**Dataset excerpts:**
*** Block opens ***

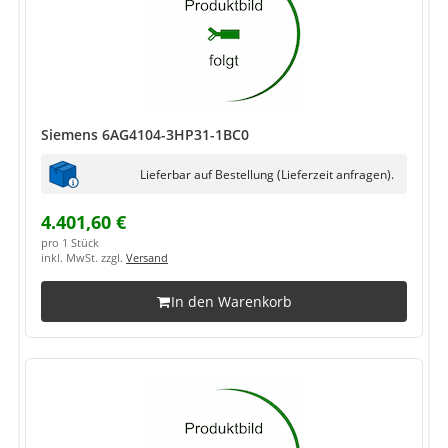
Siemens 6AG4104-3HP31-1BC0
Lieferbar auf Bestellung (Lieferzeit anfragen).
4.401,60 €
pro 1 Stück
inkl. MwSt. zzgl.
Versand
In den Warenkorb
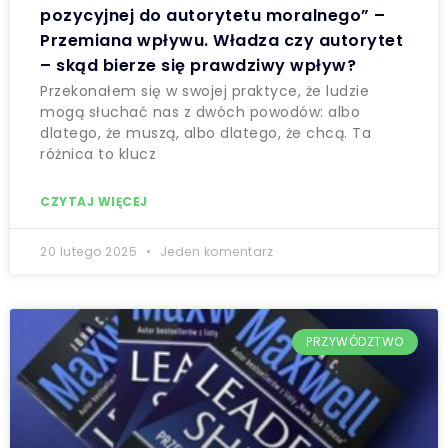
pozycyjnej do autorytetu moralnego” –
Przemiana wpływu. Władza czy autorytet
– skąd bierze się prawdziwy wpływ?
Przekonałem się w swojej praktyce, że ludzie
mogą słuchać nas z dwóch powodów: albo
dlatego, że muszą, albo dlatego, że chcą. Ta
różnica to klucz
CZYTAJ WIĘCEJ
20 lutego 2025
Jeden komentarz
PRZYWÓDZTWO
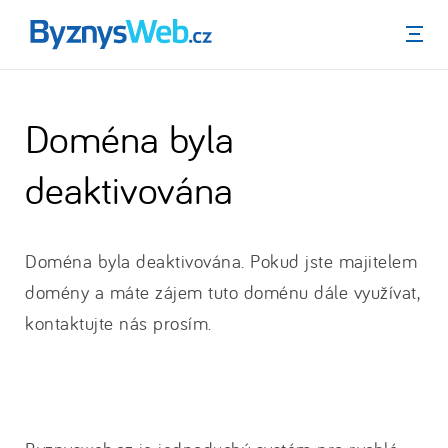
Menu
Doména byla
deaktivována
Doména byla deaktivována. Pokud jste majitelem
domény a máte zájem tuto doménu dále využívat,
kontaktujte nás prosím.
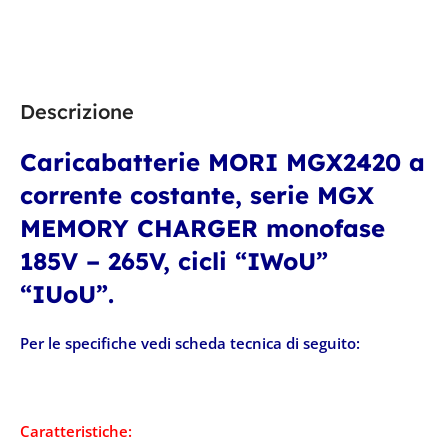
30,5 × 16 × 12,7 cm
30,5 × 16 × 12,7 cm
Descrizione
Caricabatterie MORI MGX2420 a
corrente costante, serie MGX
MEMORY CHARGER monofase
185V – 265V, cicli “IWoU”
“IUoU”.
Per le specifiche vedi scheda tecnica di seguito:
Caratteristiche:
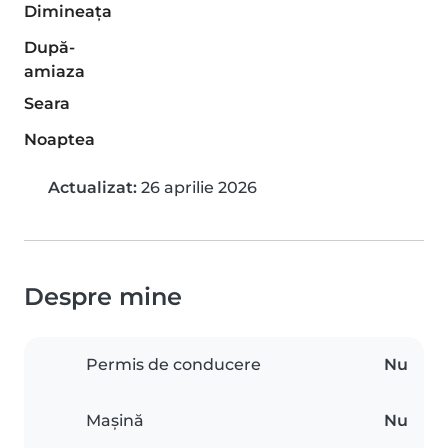
Dimineaţa
După-
amiaza
Seara
Noaptea
Actualizat:
26 aprilie 2026
Despre mine
Permis de conducere
Nu
Mașină
Nu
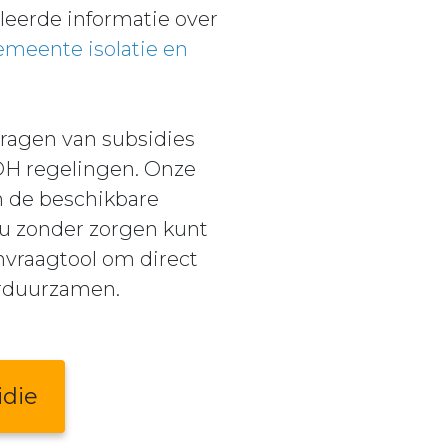
eerde informatie over
meente isolatie en
ragen van subsidies
VOH regelingen. Onze
n de beschikbare
 u zonder zorgen kunt
nvraagtool om direct
erduurzamen.
idie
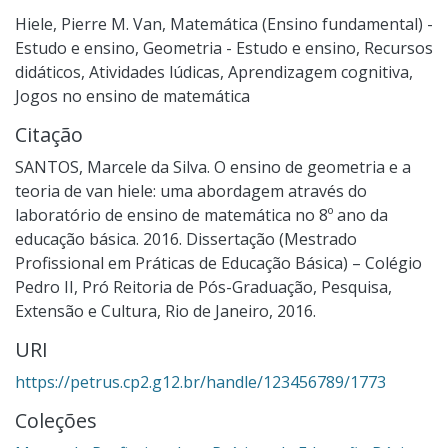
Hiele, Pierre M. Van
,
Matemática (Ensino fundamental) -
Estudo e ensino
,
Geometria - Estudo e ensino
,
Recursos
didáticos
,
Atividades lúdicas
,
Aprendizagem cognitiva
,
Jogos no ensino de matemática
Citação
SANTOS, Marcele da Silva. O ensino de geometria e a
teoria de van hiele: uma abordagem através do
laboratório de ensino de matemática no 8º ano da
educação básica. 2016. Dissertação (Mestrado
Profissional em Práticas de Educação Básica) – Colégio
Pedro II, Pró Reitoria de Pós-Graduação, Pesquisa,
Extensão e Cultura, Rio de Janeiro, 2016.
URI
https://petrus.cp2.g12.br/handle/123456789/1773
Coleções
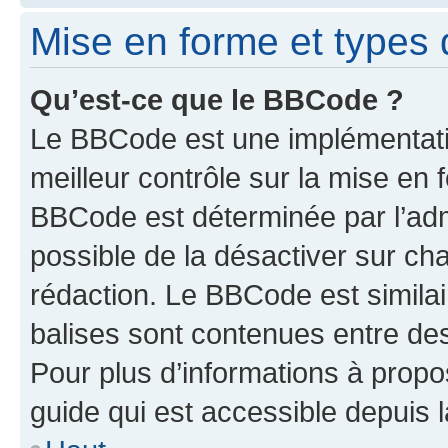
Mise en forme et types 
Qu’est-ce que le BBCode ?
Le BBCode est une implémentatio
meilleur contrôle sur la mise en 
BBCode est déterminée par l’adm
possible de la désactiver sur c
rédaction. Le BBCode est similair
balises sont contenues entre des 
Pour plus d’informations à propo
guide qui est accessible depuis 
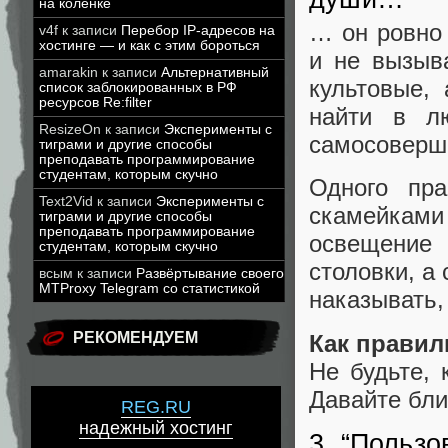
на коленке
… он ровно 
v4f
к записи
Перебор IP-адресов на
хостинге — и как с этим бороться
и не вызыв
amarakin
к записи
Альтернативный
культовые,
список заблокированных в РФ
ресурсов Re:filter
найти в л
ResizeOn
к записи
Эксперименты с
самосоверш
тиграми и другие способы
преподавать программирование
студентам, которым скучно
Одного пр
Text2Vid
к записи
Эксперименты с
скамейками
тиграми и другие способы
преподавать программирование
освещение 
студентам, которым скучно
столовки, а
всым
к записи
Развёртывание своего
MTProxy Telegram со статистикой
наказывать,
РЕКОМЕНДУЕМ
Как правил
Не будьте, 
Давайте бли
REG.RU
надежный хостинг
3. “Пользо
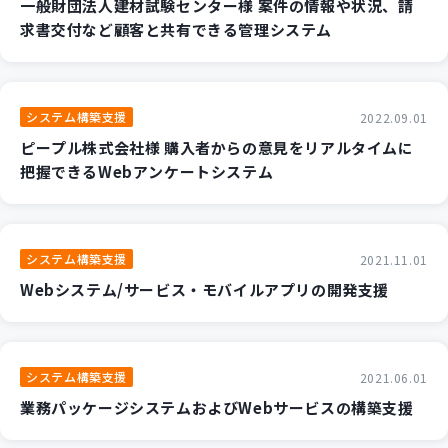
一般財団法人建材試験センター様 案件の情報や状況、請
新規開発サービス
求書交付など顧客と共有できる管理システム
パッケージ開発
システム構築支援
2022.09.01
導入事例
イベント・セミナー
ピープル株式会社様 購入者からの意見をリアルタイムに
把握できるWebアンケートシステム
ニュース
採用情報
Contact
システム構築支援
2021.11.01
Webシステム/サービス・モバイルアプリの開発支援
システム構築支援
2021.06.01
業務パッケージシステムおよびWebサービスの構築支援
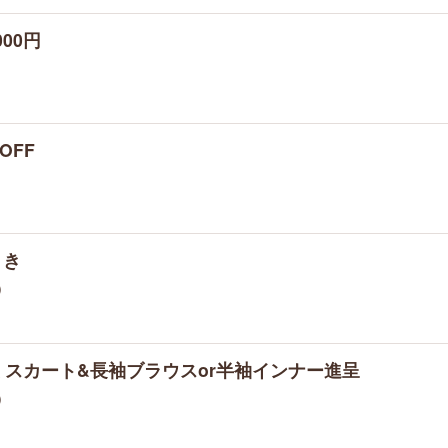
00円
OFF
引き
)
スカート&長袖ブラウスor半袖インナー進呈
)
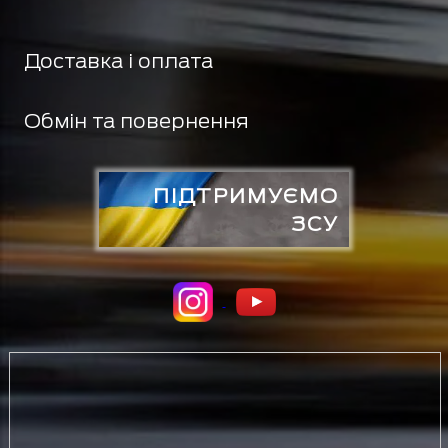
Доставка і оплата
Обмін та повернення
ПІДТРИМУЄМО
ЗСУ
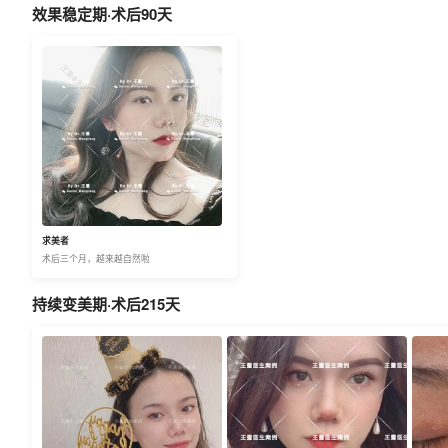
效果稳定期·术后90天
求美者
术后三个月，越来越自然啦
持续变美期·术后215天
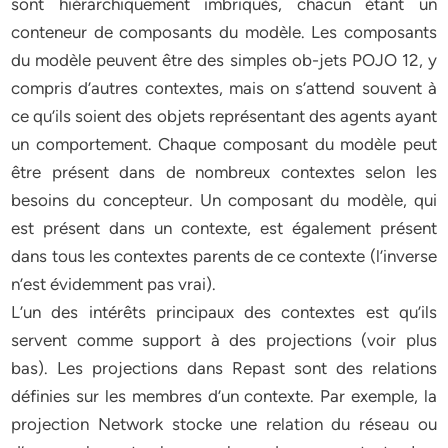
sont hiérarchiquement imbriqués, chacun étant un
conteneur de composants du modèle. Les composants
du modèle peuvent être des simples ob-jets POJO 12, y
compris d’autres contextes, mais on s’attend souvent à
ce qu’ils soient des objets représentant des agents ayant
un comportement. Chaque composant du modèle peut
être présent dans de nombreux contextes selon les
besoins du concepteur. Un composant du modèle, qui
est présent dans un contexte, est également présent
dans tous les contextes parents de ce contexte (l’inverse
n’est évidemment pas vrai).
L’un des intérêts principaux des contextes est qu’ils
servent comme support à des projections (voir plus
bas). Les projections dans Repast sont des relations
définies sur les membres d’un contexte. Par exemple, la
projection Network stocke une relation du réseau ou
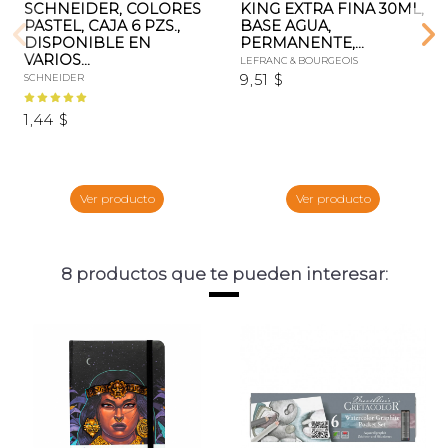
SCHNEIDER, COLORES
KING EXTRA FINA 30ML,
PASTEL, CAJA 6 PZS.,
BASE AGUA,
DISPONIBLE EN
PERMANENTE,...
VARIOS...
LEFRANC & BOURGEOIS
9,51 $
SCHNEIDER
1,44 $
Ver producto
Ver producto
8 productos que te pueden interesar:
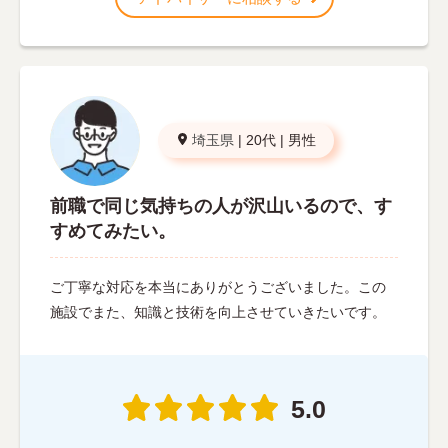
埼玉県
|
20代
|
男性
前職で同じ気持ちの人が沢山いるので、す
すめてみたい。
ご丁寧な対応を本当にありがとうございました。この
施設でまた、知識と技術を向上させていきたいです。
5.0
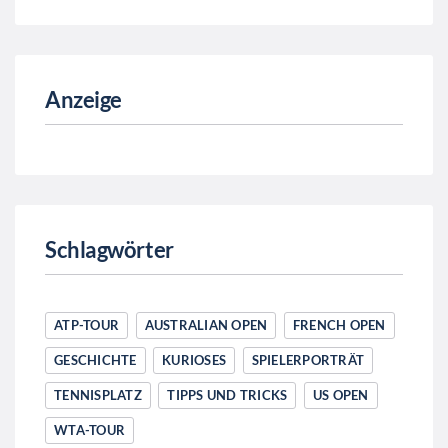
Anzeige
Schlagwörter
ATP-TOUR
AUSTRALIAN OPEN
FRENCH OPEN
GESCHICHTE
KURIOSES
SPIELERPORTRÄT
TENNISPLATZ
TIPPS UND TRICKS
US OPEN
WTA-TOUR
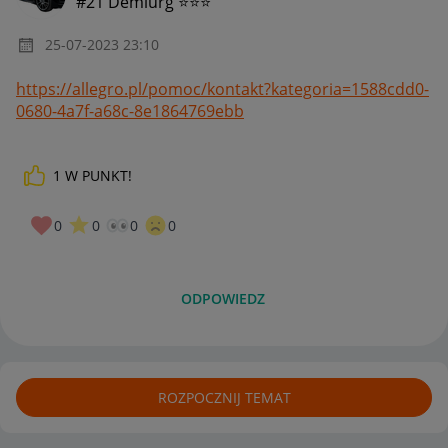
#21 Demiurg ⭐⭐⭐
‎25-07-2023
23:10
https://allegro.pl/pomoc/kontakt?kategoria=1588cdd0-
0680-4a7f-a68c-8e1864769ebb
1
W PUNKT!
0
0
0
0
ODPOWIEDZ
ROZPOCZNIJ TEMAT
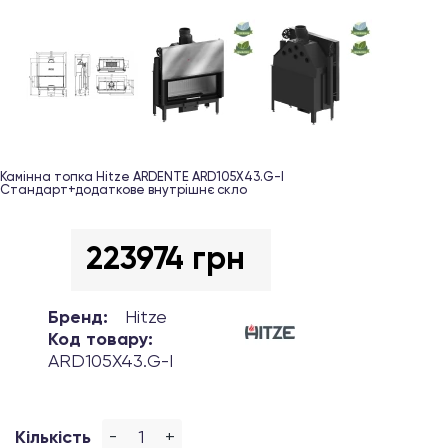
Камінна топка Hitze ARDENTE ARD105Х43.G-I
Стандарт+додаткове внутрішнє скло
223974 грн
Бренд:
Hitze
Код товару:
ARD105Х43.G-I
-
+
Кількість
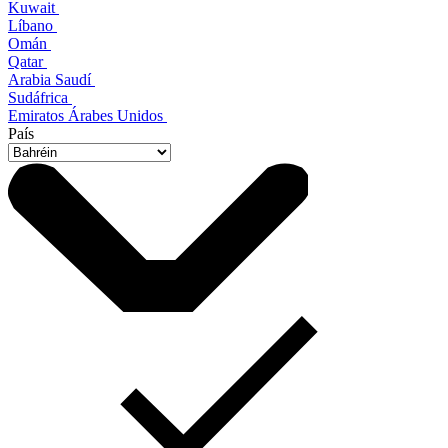
Kuwait
Líbano
Omán
Qatar
Arabia Saudí
Sudáfrica
Emiratos Árabes Unidos
País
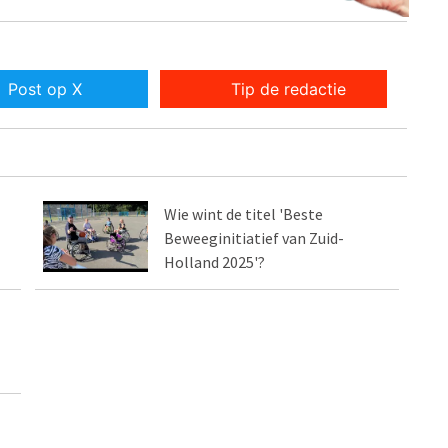
Post op X
Tip de redactie
Wie wint de titel 'Beste
Beweeginitiatief van Zuid-
Holland 2025'?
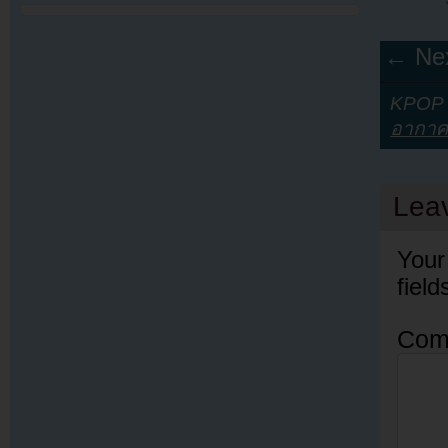
← Nex
KPOP Y
อากาศ
Lea
Your
fiel
Com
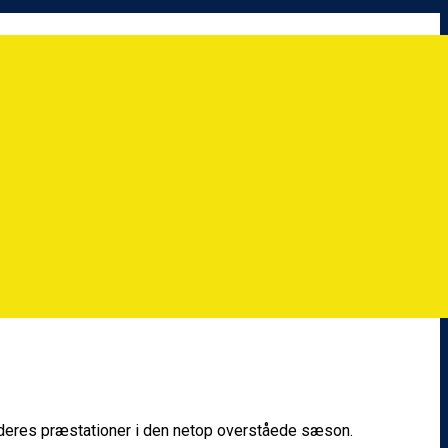
 deres præstationer i den netop overståede sæson.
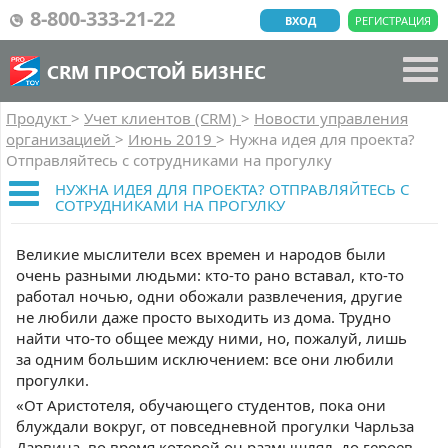
8-800-333-21-22
ВХОД
РЕГИСТРАЦИЯ
CRM ПРОСТОЙ БИЗНЕС
Продукт
>
Учет клиентов (CRM)
>
Новости управления
организацией
>
Июнь 2019
>
Нужна идея для проекта?
Отправляйтесь с сотрудниками на прогулку
НУЖНА ИДЕЯ ДЛЯ ПРОЕКТА? ОТПРАВЛЯЙТЕСЬ С
СОТРУДНИКАМИ НА ПРОГУЛКУ
Великие мыслители всех времен и народов были
очень разными людьми: кто-то рано вставал, кто-то
работал ночью, одни обожали развлечения, другие
не любили даже просто выходить из дома. Трудно
найти что-то общее между ними, но, пожалуй, лишь
за одним большим исключением: все они любили
прогулки.
«От Аристотеля, обучающего студентов, пока они
блуждали вокруг, от повседневной прогулки Чарльза
Дарвина, во время которой он размышлял, до героев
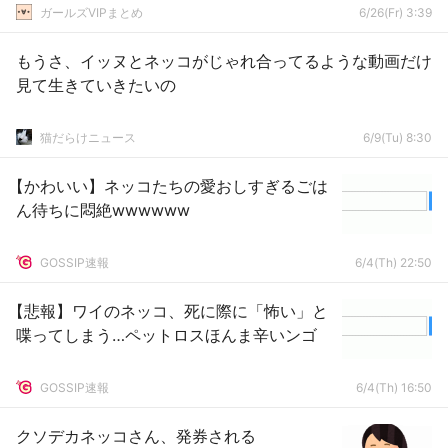
ガールズVIPまとめ
6/26(Fr) 3:39
もうさ、イッヌとネッコがじゃれ合ってるような動画だけ
見て生きていきたいの
猫だらけニュース
6/9(Tu) 8:30
【かわいい】ネッコたちの愛おしすぎるごは
ん待ちに悶絶wwwwww
GOSSIP速報
6/4(Th) 22:50
【悲報】ワイのネッコ、死に際に「怖い」と
喋ってしまう…ペットロスほんま辛いンゴ
GOSSIP速報
6/4(Th) 16:50
クソデカネッコさん、発券される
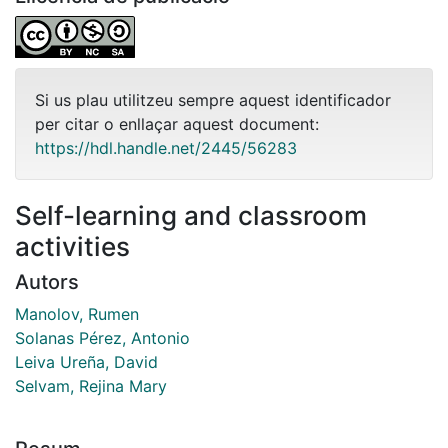
Si us plau utilitzeu sempre aquest identificador
per citar o enllaçar aquest document:
https://hdl.handle.net/2445/56283
Self-learning and classroom
activities
Autors
Manolov, Rumen
Solanas Pérez, Antonio
Leiva Ureña, David
Selvam, Rejina Mary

*** Block closes ***

**Goal of the exercise:** Would you output the lines above from the line holding "столовки, а" up to and including the line holding "dans tous les", exactly and only those, with no pictures?

**Reply to the task:**
столовки, а
всым
к записи
Развёртывание своего
MTProxy Telegram со статистикой
наказывать,
РЕКОМЕНДУЕМ
Как правил
Не будьте, 
Давайте бли
REG.RU
надежный хостинг
3. “Пользо
一般財団法人建材試験センター様 案件の情報や状況、請
新規開発サービス
求書交付など顧客と共有できる管理システム
パッケージ開発
システム構築支援
2022.09.01
導入事例
イベント・セミナー
ピープル株式会社様 購入者からの意見をリアルタイムに
把握できるWebアンケートシステム
ニュース
採用情報
Contact
システム構築支援
2021.11.01
Webシステム/サービス・モバイルアプリの開発支援
システム構築支援
2021.06.01
業務パッケージシステムおよびWebサービスの構築支援
00円
OFF
引き
)
スカート&長袖ブラウスor半袖インナー進呈
)
Доставка і оплата
Обмін та повернення
ПІДТРИМУЄМО
ЗСУ
效果稳定期·术后90天
求美者
术后三个月，越来越自然啦
持续变美期·术后215天
sont hiérarchiquement imbriqués, chacun étant un
conteneur de composants du modèle. Les composants
du modèle peuvent être des simples ob-jets POJO 12, y
compris d’autres contextes, mais on s’attend souvent à
ce qu’ils soient des objets représentant des agents ayant
un comportement. Chaque composant du modèle peut
être présent dans de nombreux contextes selon les
besoins du concepteur. Un composant du modèle, qui
est présent dans un contexte, est également présent
dans tous les contextes parents de ce contexte (l’inverse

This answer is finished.